While Kern River Tours and Kern River Outfitters didn’t run trips last year either, at least one outfitter is making do.
Sierra South, says the company’s Ann Beman, plans to begin offering raft trips as soon as the water cooperates, probably by mid-April. “They’ll be mellow, low-water rafting trip,” says Beman, adding that they’ll also be offering low-water inflatable kayaking trips as long as they can, likely from now until July 4, if water levels behave as they did last year. “Once the rafting and IKing end, we’ll go full-bore into tube rentals and shuttles,” she says, adding that they also rent SUPs for lake use. “There’s no better place to be than on the water up here in the summer. Snow levels are less than those of the last two years, but close enough to last year’s totals that we’re using the 2014 season as a predictor.”
While the drought may affect tourism, other area businesses are still hopeful their numbers will hold up. “Luckily, people still drink,” says Olympic slalom kayaker Eric Giddens, who owns and runs Kern River Brewing Co. with his wife and fellow Olympian Rebecca. “But it’s worse this year than last, and a bummer for the whole town.”
Giddens adds that Lake Isabella is getting lower and lower, such that “once lakeside buildings are now dirtside.” This means that the run below the lake is in jeopardy also. He adds that even now, typical high runoff season, you can barely get down the river in a kayak and that “it might not even get above 400 cfs this season, typically the bare bones minimum you need to get down it.”
While Giddens admits it might well have an effect on his brewery business with fewer visitors in town, he’s worried about paddling more than profit. “Our company keeps growing every year, even last year,” he says, adding that they’re currently building a new brewery behind their existing one and investing in a water-treatment system so they can re-use water. “But we’re always waiting for that one year when we don’t grow.”
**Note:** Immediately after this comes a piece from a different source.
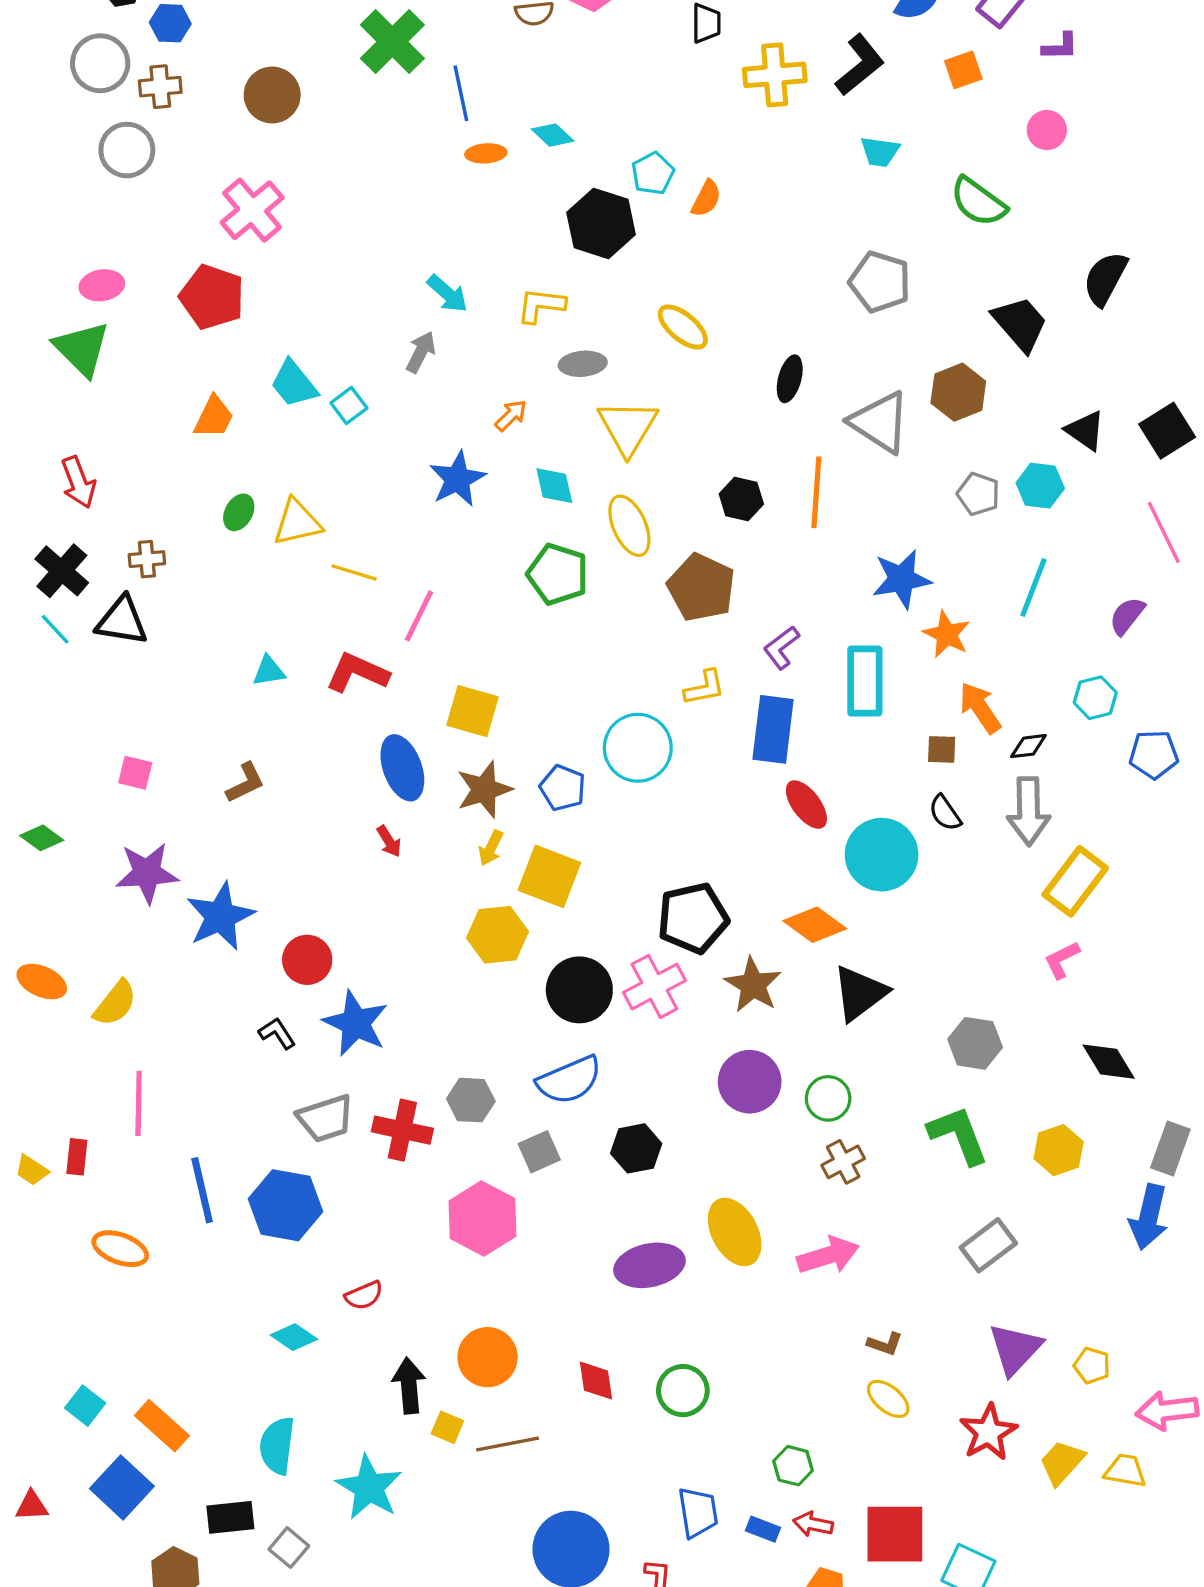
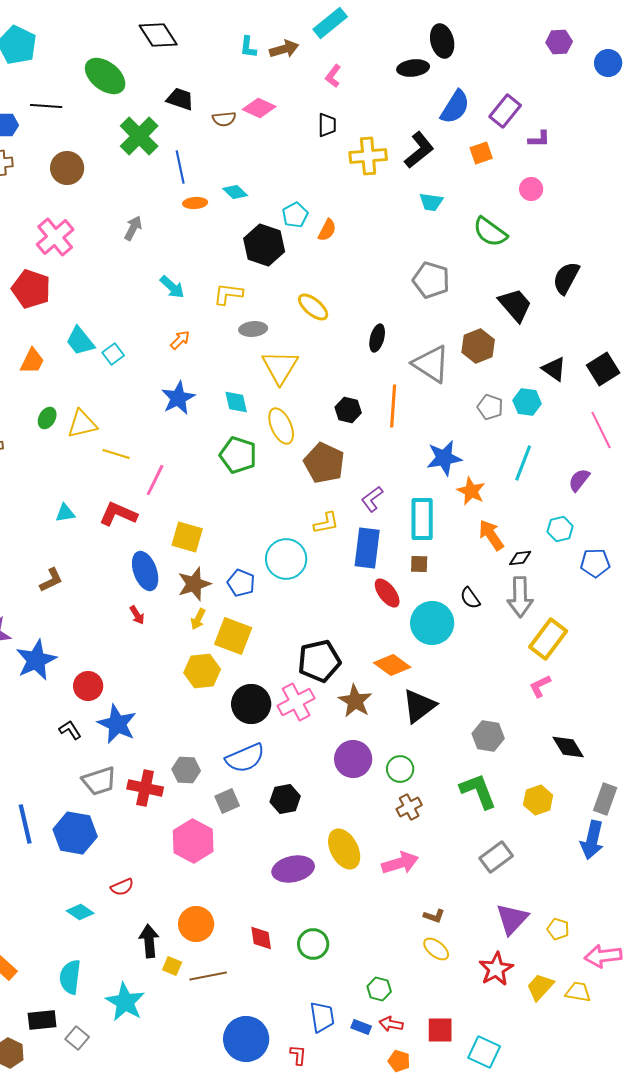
gray arrow: (421, 352) -> (133, 228), moved
orange arrow: (511, 416) -> (180, 340), moved
brown square: (942, 749) -> (419, 564), moved
red square: (895, 1534) -> (440, 1030), size x0.7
But it really bothers him that he can’t go out and take his noon paddling lap. “It’s why we’re here,” he says. “Usually, between the Upper and Lower Kern you’re boating from April through September. Now we might not get any at all. And there’s no where else to go. The whole state is dismal. We need a big water year, and we need it soon.” Further illustrating the state of affairs, he adds that the state is asking people to not boil their Easter eggs this year.
Water officials say the lake levels are so low because it was already drained as low as possible last year, and this year’s lack of snowfall exasperated things. In fact, officials don’t even have models for how to operate the river at this level, putting outfitters in a lurch with many bowing out instead of trying to patchwork trips together.
“The operating levels last year were just comical,” River’s End owner Darron Nilsson told the Bakersfield California. “If I tried again this year, I think I’d be hurting my business in the long term with people thinking this is all the Kern has to offer.”
Beside Sierra South, other outfitters who do plan to give operations a go this year include Whitewater Voyages and Mountain & River Adventures, who hope to focus their efforts on a scenic section just below the main Lake Isabella dam. But that’s a far cry from what the river corridor is usually able to offer customers.
Still, like river runners everywhere who learn to go with the flow, most involved are staying open-minded. Says Moore: “We’re one year closer to the next wet year.”